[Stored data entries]

------------------------------------

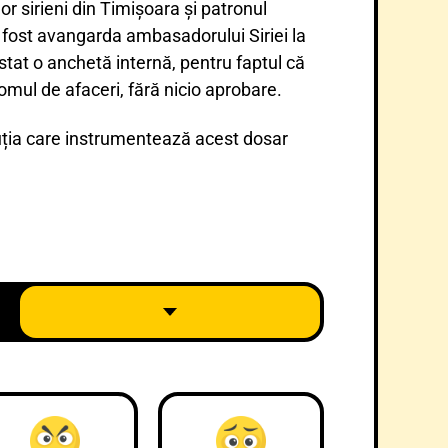
r sirieni din Timișoara și patronul
a fost avangarda ambasadorului Siriei la
xistat o anchetă internă, pentru faptul că
 omul de afaceri, fără nicio aprobare.
tuția care instrumentează acest dosar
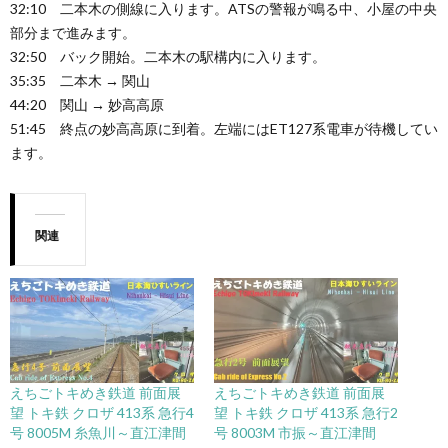
32:10 二本木の側線に入ります。ATSの警報が鳴る中、小屋の中央
部分まで進みます。
32:50 バック開始。二本木の駅構内に入ります。
35:35 二本木 → 関山
44:20 関山 → 妙高高原
51:45 終点の妙高高原に到着。左端にはET127系電車が待機してい
ます。
関連
えちごトキめき鉄道 前面展
えちごトキめき鉄道 前面展
望 トキ鉄 クロザ 413系 急行4
望 トキ鉄 クロザ 413系 急行2
号 8005M 糸魚川～直江津間
号 8003M 市振～直江津間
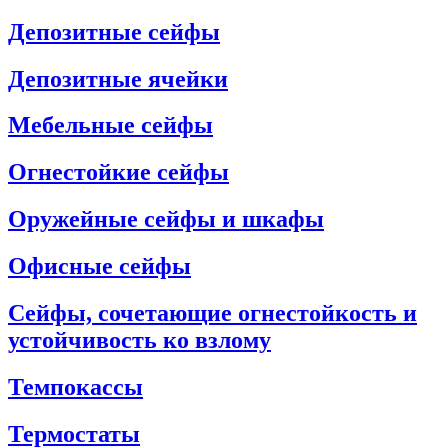
Депозитные сейфы
Депозитные ячейки
Мебельные сейфы
Огнестойкие сейфы
Оружейные сейфы и шкафы
Офисные сейфы
Сейфы, сочетающие огнестойкость и
устойчивость ко взлому
Темпокассы
Термостаты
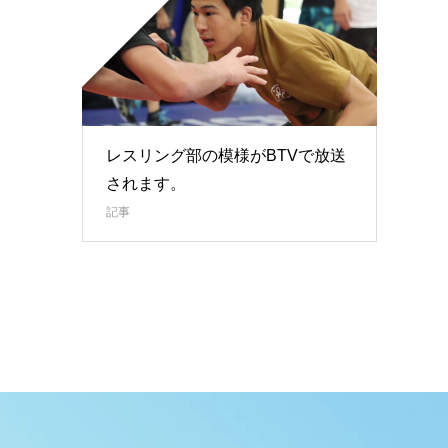
レスリング部の模様がBTVで放送
されます。
記事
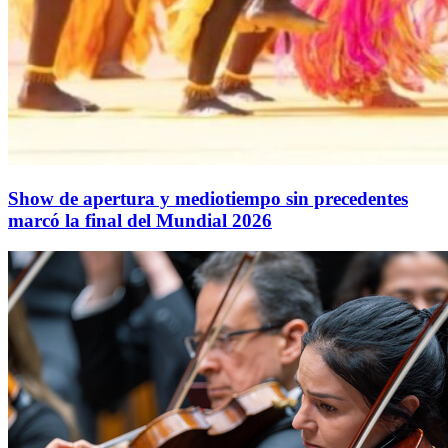
Show de apertura y mediotiempo sin precedentes
marcó la final del Mundial 2026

------------------------------------

### WORK ITEM
Each entry must be retyped word for word, with every image omitted.

### WRITTEN SOLUTION
r sirieni din Timișoara și patronul
a fost avangarda ambasadorului Siriei la
xistat o anchetă internă, pentru faptul că
 omul de afaceri, fără nicio aprobare.
tuția care instrumentează acest dosar
32:10 二本木の側線に入ります。ATSの警報が鳴る中、小屋の中央
部分まで進みます。
32:50 バック開始。二本木の駅構内に入ります。
35:35 二本木 → 関山
44:20 関山 → 妙高高原
51:45 終点の妙高高原に到着。左端にはET127系電車が待機してい
ます。
関連
えちごトキめき鉄道 前面展
えちごトキめき鉄道 前面展
望 トキ鉄 クロザ 413系 急行4
望 トキ鉄 クロザ 413系 急行2
号 8005M 糸魚川～直江津間
号 8003M 市振～直江津間
Депозитные сейфы
Депозитные ячейки
Мебельные сейфы
Огнестойкие сейфы
Оружейные сейфы и шкафы
Офисные сейфы
Сейфы, сочетающие огнестойкость и
устойчивость ко взлому
Темпокассы
Термостаты
レスリング部の模様がBTVで放送
されます。
記事
Show de apertura y mediotiempo sin precedentes
marcó la final del Mundial 2026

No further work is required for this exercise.